| ENTRIES PROVIDED |
..............................

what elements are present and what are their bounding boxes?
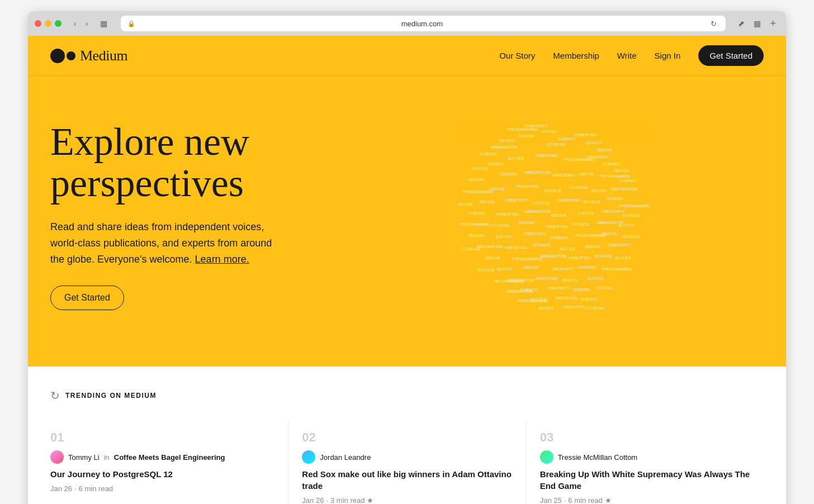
svg-text:SCIENCE: SCIENCE: [580, 297, 598, 301]
forward-button[interactable]: ›: [82, 17, 92, 30]
share-button[interactable]: ⬈: [735, 16, 748, 32]
nav-sign-in[interactable]: Sign In: [655, 51, 681, 60]
maximize-button[interactable]: [55, 20, 61, 27]
website-content: Medium Our Story Membership Write Sign I…: [28, 36, 786, 504]
nav-write[interactable]: Write: [617, 51, 637, 60]
svg-text:PARENTING: PARENTING: [552, 173, 575, 177]
trending-item: 03 Tressie McMillan Cottom Breaking Up W…: [526, 420, 764, 504]
svg-text:DESIGN: DESIGN: [485, 256, 500, 260]
trending-meta: Jan 26 · 6 min read: [50, 484, 275, 493]
svg-text:SCIENCE: SCIENCE: [533, 243, 550, 247]
tabs-button[interactable]: ▦: [750, 16, 764, 32]
back-button[interactable]: ‹: [70, 17, 80, 30]
svg-text:SCIENCE: SCIENCE: [480, 152, 497, 156]
trending-read-time: 6 min read: [568, 496, 602, 504]
svg-text:DESIGN: DESIGN: [562, 278, 578, 282]
svg-text:PARENTING: PARENTING: [575, 133, 597, 137]
trending-author: Jordan Leandre: [302, 450, 512, 464]
svg-text:PROGRAMMING: PROGRAMMING: [463, 190, 493, 194]
svg-text:JUSTICE: JUSTICE: [559, 247, 576, 251]
svg-text:SCIENCE: SCIENCE: [572, 222, 589, 226]
svg-text:COOKING: COOKING: [578, 265, 596, 269]
svg-text:CREATIVITY: CREATIVITY: [547, 286, 570, 290]
author-name: Tressie McMillan Cottom: [558, 453, 638, 462]
svg-text:QUALITY: QUALITY: [586, 141, 603, 145]
trending-meta: Jan 25 · 6 min read ★: [540, 496, 750, 504]
svg-text:PROGRAMMING: PROGRAMMING: [600, 174, 630, 178]
trending-title[interactable]: Our Journey to PostgreSQL 12: [50, 468, 275, 480]
svg-text:COOKING: COOKING: [569, 186, 588, 189]
refresh-button[interactable]: ↻: [708, 18, 719, 29]
browser-actions: ⬈ ▦ +: [735, 16, 779, 32]
trending-date: Jan 26: [302, 496, 324, 504]
svg-text:DESIGN: DESIGN: [519, 134, 534, 138]
trending-item: 01 Tommy Li in Coffee Meets Bagel Engine…: [50, 420, 288, 504]
svg-text:JUSTICE: JUSTICE: [615, 256, 632, 260]
svg-text:PROGRAMMING: PROGRAMMING: [508, 127, 538, 131]
svg-text:PROGRAMMING: PROGRAMMING: [602, 267, 632, 271]
minimize-button[interactable]: [45, 20, 51, 27]
svg-text:JUSTICE: JUSTICE: [471, 167, 488, 170]
trending-number: 01: [50, 431, 275, 444]
svg-text:COOKING: COOKING: [491, 224, 509, 227]
svg-text:PROGRAMMING: PROGRAMMING: [512, 257, 542, 261]
svg-text:SCIENCE: SCIENCE: [544, 189, 561, 193]
svg-text:COOKING: COOKING: [586, 306, 604, 310]
url-text: medium.com: [139, 20, 705, 28]
svg-text:DESIGN: DESIGN: [591, 189, 607, 193]
author-name: Tommy Li: [68, 453, 100, 462]
navigation-buttons: ‹ ›: [70, 17, 91, 30]
svg-text:SCIENCE: SCIENCE: [558, 137, 575, 141]
nav-membership[interactable]: Membership: [553, 51, 599, 60]
svg-text:IMMIGRATION: IMMIGRATION: [491, 145, 517, 149]
svg-text:SCIENCE: SCIENCE: [603, 162, 620, 166]
browser-window: ‹ › ▩ 🔒 medium.com ↻ ⬈ ▦ + Medium: [28, 11, 786, 504]
trending-meta: Jan 26 · 3 min read ★: [302, 496, 512, 504]
trending-title[interactable]: Red Sox make out like big winners in Ada…: [302, 468, 512, 492]
nav-links: Our Story Membership Write Sign In Get S…: [499, 45, 764, 66]
svg-text:PROGRAMMING: PROGRAMMING: [619, 204, 650, 208]
trending-read-time: 3 min read: [330, 496, 365, 504]
word-cloud-svg: DESIGN JUSTICE PROGRAMMING SCIENCE DESIG…: [285, 110, 764, 322]
close-button[interactable]: [35, 20, 41, 27]
svg-text:DESIGN: DESIGN: [519, 221, 534, 225]
svg-text:PARENTING: PARENTING: [568, 256, 590, 260]
svg-text:PARENTING: PARENTING: [558, 198, 580, 202]
svg-text:DESIGN: DESIGN: [551, 213, 566, 217]
hero-subtitle: Read and share ideas from independent vo…: [50, 219, 285, 267]
svg-text:PARENTING: PARENTING: [536, 154, 558, 158]
logo[interactable]: Medium: [50, 47, 127, 64]
trending-header: ↻ TRENDING ON MEDIUM: [50, 389, 764, 402]
svg-text:DESIGN: DESIGN: [585, 245, 600, 249]
svg-text:DESIGN: DESIGN: [468, 178, 484, 182]
hero-section: Explore new perspectives Read and share …: [28, 76, 786, 367]
svg-text:IMMIGRATION: IMMIGRATION: [524, 210, 551, 213]
nav-our-story[interactable]: Our Story: [499, 51, 535, 60]
svg-text:CREATIVITY: CREATIVITY: [586, 155, 609, 159]
svg-text:IMMIGRATION: IMMIGRATION: [524, 170, 551, 174]
svg-text:PARENTING: PARENTING: [516, 184, 538, 188]
svg-text:DESIGN: DESIGN: [488, 162, 503, 166]
svg-text:JUSTICE: JUSTICE: [578, 211, 594, 215]
svg-text:CREATIVITY: CREATIVITY: [608, 243, 631, 247]
svg-text:IMMIGRATION: IMMIGRATION: [611, 187, 637, 191]
trending-label: TRENDING ON MEDIUM: [65, 392, 157, 400]
address-bar[interactable]: 🔒 medium.com ↻: [121, 16, 726, 31]
svg-text:DESIGN: DESIGN: [468, 234, 484, 237]
svg-text:CREATIVITY: CREATIVITY: [562, 305, 585, 309]
svg-text:SCIENCE: SCIENCE: [583, 200, 600, 204]
svg-text:SCIENCE: SCIENCE: [622, 213, 640, 217]
trending-number: 03: [540, 431, 750, 444]
hero-get-started-button[interactable]: Get Started: [50, 286, 124, 310]
add-tab-button[interactable]: +: [766, 16, 779, 32]
svg-text:DESIGN: DESIGN: [480, 200, 495, 204]
sidebar-button[interactable]: ▩: [96, 17, 112, 30]
svg-text:SCIENCE: SCIENCE: [619, 179, 637, 183]
svg-text:DESIGN: DESIGN: [523, 265, 538, 269]
svg-text:COOKING: COOKING: [605, 197, 624, 201]
nav-get-started-button[interactable]: Get Started: [698, 45, 764, 66]
trending-title[interactable]: Breaking Up With White Supremacy Was Alw…: [540, 468, 750, 492]
svg-text:PARENTING: PARENTING: [555, 296, 578, 300]
svg-text:IMMIGRATION: IMMIGRATION: [540, 254, 566, 258]
hero-learn-more-link[interactable]: Learn more.: [195, 254, 249, 265]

..............................

| ACTIVITY |
Lines holding the string "item" must be copied out of the entries above.

| ANSWER BOX |
trending-item: 03 Tressie McMillan Cottom Breaking Up W…: [526, 420, 764, 504]
trending-item: 01 Tommy Li in Coffee Meets Bagel Engine…: [50, 420, 288, 504]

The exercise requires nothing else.